Your goal.
Exactly as given, output all the records that follow.

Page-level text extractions
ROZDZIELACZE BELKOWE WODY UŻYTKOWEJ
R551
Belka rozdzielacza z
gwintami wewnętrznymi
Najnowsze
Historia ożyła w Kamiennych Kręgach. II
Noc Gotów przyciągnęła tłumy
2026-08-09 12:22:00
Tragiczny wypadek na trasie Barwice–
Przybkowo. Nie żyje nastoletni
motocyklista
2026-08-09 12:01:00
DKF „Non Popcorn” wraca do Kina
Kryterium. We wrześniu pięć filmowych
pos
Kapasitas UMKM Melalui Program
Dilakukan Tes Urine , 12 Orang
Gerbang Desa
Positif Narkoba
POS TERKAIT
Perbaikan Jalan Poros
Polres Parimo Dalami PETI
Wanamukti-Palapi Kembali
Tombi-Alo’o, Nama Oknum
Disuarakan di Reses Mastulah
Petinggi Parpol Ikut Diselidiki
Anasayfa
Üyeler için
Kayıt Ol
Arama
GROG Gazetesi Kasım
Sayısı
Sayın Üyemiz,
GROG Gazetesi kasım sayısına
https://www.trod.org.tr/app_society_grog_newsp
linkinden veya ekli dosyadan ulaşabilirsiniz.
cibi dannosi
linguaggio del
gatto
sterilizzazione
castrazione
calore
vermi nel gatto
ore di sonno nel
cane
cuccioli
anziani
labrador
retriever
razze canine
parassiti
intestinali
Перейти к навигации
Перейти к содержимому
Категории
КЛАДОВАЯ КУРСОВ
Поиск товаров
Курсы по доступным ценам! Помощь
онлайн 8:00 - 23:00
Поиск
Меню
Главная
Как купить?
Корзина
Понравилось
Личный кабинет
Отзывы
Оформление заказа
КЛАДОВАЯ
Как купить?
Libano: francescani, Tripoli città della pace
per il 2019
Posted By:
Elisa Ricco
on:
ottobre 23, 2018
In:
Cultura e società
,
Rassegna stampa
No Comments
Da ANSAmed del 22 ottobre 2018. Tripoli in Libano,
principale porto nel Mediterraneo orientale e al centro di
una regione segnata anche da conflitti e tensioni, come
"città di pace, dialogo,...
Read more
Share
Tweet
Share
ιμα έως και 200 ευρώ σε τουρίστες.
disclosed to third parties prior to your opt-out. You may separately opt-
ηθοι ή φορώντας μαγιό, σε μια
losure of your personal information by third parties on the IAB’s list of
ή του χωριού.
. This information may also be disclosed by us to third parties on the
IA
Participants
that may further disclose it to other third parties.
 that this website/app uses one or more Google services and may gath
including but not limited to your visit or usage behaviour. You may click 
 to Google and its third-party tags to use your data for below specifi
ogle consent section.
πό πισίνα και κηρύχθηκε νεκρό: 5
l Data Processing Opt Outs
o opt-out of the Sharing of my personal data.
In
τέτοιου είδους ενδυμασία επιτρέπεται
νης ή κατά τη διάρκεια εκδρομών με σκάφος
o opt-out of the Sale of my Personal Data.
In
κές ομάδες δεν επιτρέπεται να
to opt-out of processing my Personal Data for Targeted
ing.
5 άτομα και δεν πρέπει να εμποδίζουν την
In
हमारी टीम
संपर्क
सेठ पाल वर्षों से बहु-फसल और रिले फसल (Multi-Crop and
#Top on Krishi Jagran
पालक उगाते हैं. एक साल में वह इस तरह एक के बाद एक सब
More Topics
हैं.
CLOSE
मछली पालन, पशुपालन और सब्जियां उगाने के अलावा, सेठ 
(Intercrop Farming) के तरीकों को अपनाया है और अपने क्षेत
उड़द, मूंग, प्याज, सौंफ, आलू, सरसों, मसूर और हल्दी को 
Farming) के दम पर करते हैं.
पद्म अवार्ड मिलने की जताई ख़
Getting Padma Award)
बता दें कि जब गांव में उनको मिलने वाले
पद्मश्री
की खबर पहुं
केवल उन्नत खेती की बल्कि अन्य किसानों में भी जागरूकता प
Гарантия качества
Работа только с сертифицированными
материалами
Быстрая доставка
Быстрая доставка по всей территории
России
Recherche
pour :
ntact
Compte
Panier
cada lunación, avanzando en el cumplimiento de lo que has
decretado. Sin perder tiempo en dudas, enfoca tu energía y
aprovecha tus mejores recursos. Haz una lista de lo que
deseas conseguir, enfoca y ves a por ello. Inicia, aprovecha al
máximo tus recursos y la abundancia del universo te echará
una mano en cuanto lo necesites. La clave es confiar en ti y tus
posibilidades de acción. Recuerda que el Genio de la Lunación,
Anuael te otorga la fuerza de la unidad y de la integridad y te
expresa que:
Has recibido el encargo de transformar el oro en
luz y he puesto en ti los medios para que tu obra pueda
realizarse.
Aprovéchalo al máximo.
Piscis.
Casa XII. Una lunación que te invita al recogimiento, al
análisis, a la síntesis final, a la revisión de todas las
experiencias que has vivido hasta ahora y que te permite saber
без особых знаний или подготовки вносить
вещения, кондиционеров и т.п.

Answer to this problem.
ROZDZIELACZE BELKOWE WODY UŻYTKOWEJ
R551
Belka rozdzielacza z
gwintami wewnętrznymi
Najnowsze
Historia ożyła w Kamiennych Kręgach. II
Noc Gotów przyciągnęła tłumy
2026-08-09 12:22:00
Tragiczny wypadek na trasie Barwice–
Przybkowo. Nie żyje nastoletni
motocyklista
2026-08-09 12:01:00
DKF „Non Popcorn” wraca do Kina
Kryterium. We wrześniu pięć filmowych
pos
Kapasitas UMKM Melalui Program
Dilakukan Tes Urine , 12 Orang
Gerbang Desa
Positif Narkoba
POS TERKAIT
Perbaikan Jalan Poros
Polres Parimo Dalami PETI
Wanamukti-Palapi Kembali
Tombi-Alo’o, Nama Oknum
Disuarakan di Reses Mastulah
Petinggi Parpol Ikut Diselidiki
Anasayfa
Üyeler için
Kayıt Ol
Arama
GROG Gazetesi Kasım
Sayısı
Sayın Üyemiz,
GROG Gazetesi kasım sayısına
https://www.trod.org.tr/app_society_grog_newsp
linkinden veya ekli dosyadan ulaşabilirsiniz.
cibi dannosi
linguaggio del
gatto
sterilizzazione
castrazione
calore
vermi nel gatto
ore di sonno nel
cane
cuccioli
anziani
labrador
retriever
razze canine
parassiti
intestinali
Перейти к навигации
Перейти к содержимому
Категории
КЛАДОВАЯ КУРСОВ
Поиск товаров
Курсы по доступным ценам! Помощь
онлайн 8:00 - 23:00
Поиск
Меню
Главная
Как купить?
Корзина
Понравилось
Личный кабинет
Отзывы
Оформление заказа
КЛАДОВАЯ
Как купить?
Libano: francescani, Tripoli città della pace
per il 2019
Posted By:
Elisa Ricco
on:
ottobre 23, 2018
In:
Cultura e società
,
Rassegna stampa
No Comments
Da ANSAmed del 22 ottobre 2018. Tripoli in Libano,
principale porto nel Mediterraneo orientale e al centro di
una regione segnata anche da conflitti e tensioni, come
"città di pace, dialogo,...
Read more
Share
Tweet
Share
ιμα έως και 200 ευρώ σε τουρίστες.
disclosed to third parties prior to your opt-out. You may separately opt-
ηθοι ή φορώντας μαγιό, σε μια
losure of your personal information by third parties on the IAB’s list of
ή του χωριού.
. This information may also be disclosed by us to third parties on the
IA
Participants
that may further disclose it to other third parties.
 that this website/app uses one or more Google services and may gath
including but not limited to your visit or usage behaviour. You may click 
 to Google and its third-party tags to use your data for below specifi
ogle consent section.
πό πισίνα και κηρύχθηκε νεκρό: 5
l Data Processing Opt Outs
o opt-out of the Sharing of my personal data.
In
τέτοιου είδους ενδυμασία επιτρέπεται
νης ή κατά τη διάρκεια εκδρομών με σκάφος
o opt-out of the Sale of my Personal Data.
In
κές ομάδες δεν επιτρέπεται να
to opt-out of processing my Personal Data for Targeted
ing.
5 άτομα και δεν πρέπει να εμποδίζουν την
In
हमारी टीम
संपर्क
सेठ पाल वर्षों से बहु-फसल और रिले फसल (Multi-Crop and
#Top on Krishi Jagran
पालक उगाते हैं. एक साल में वह इस तरह एक के बाद एक सब
More Topics
हैं.
CLOSE
मछली पालन, पशुपालन और सब्जियां उगाने के अलावा, सेठ 
(Intercrop Farming) के तरीकों को अपनाया है और अपने क्षेत
उड़द, मूंग, प्याज, सौंफ, आलू, सरसों, मसूर और हल्दी को 
Farming) के दम पर करते हैं.
पद्म अवार्ड मिलने की जताई ख़
Getting Padma Award)
बता दें कि जब गांव में उनको मिलने वाले
पद्मश्री
की खबर पहुं
केवल उन्नत खेती की बल्कि अन्य किसानों में भी जागरूकता प
Гарантия качества
Работа только с сертифицированными
материалами
Быстрая доставка
Быстрая доставка по всей территории
России
Recherche
pour :
ntact
Compte
Panier
cada lunación, avanzando en el cumplimiento de lo que has
decretado. Sin perder tiempo en dudas, enfoca tu energía y
aprovecha tus mejores recursos. Haz una lista de lo que
deseas conseguir, enfoca y ves a por ello. Inicia, aprovecha al
máximo tus recursos y la abundancia del universo te echará
una mano en cuanto lo necesites. La clave es confiar en ti y tus
posibilidades de acción. Recuerda que el Genio de la Lunación,
Anuael te otorga la fuerza de la unidad y de la integridad y te
expresa que:
Has recibido el encargo de transformar el oro en
luz y he puesto en ti los medios para que tu obra pueda
realizarse.
Aprovéchalo al máximo.
Piscis.
Casa XII. Una lunación que te invita al recogimiento, al
análisis, a la síntesis final, a la revisión de todas las
experiencias que has vivido hasta ahora y que te permite saber
без особых знаний или подготовки вносить
вещения, кондиционеров и т.п.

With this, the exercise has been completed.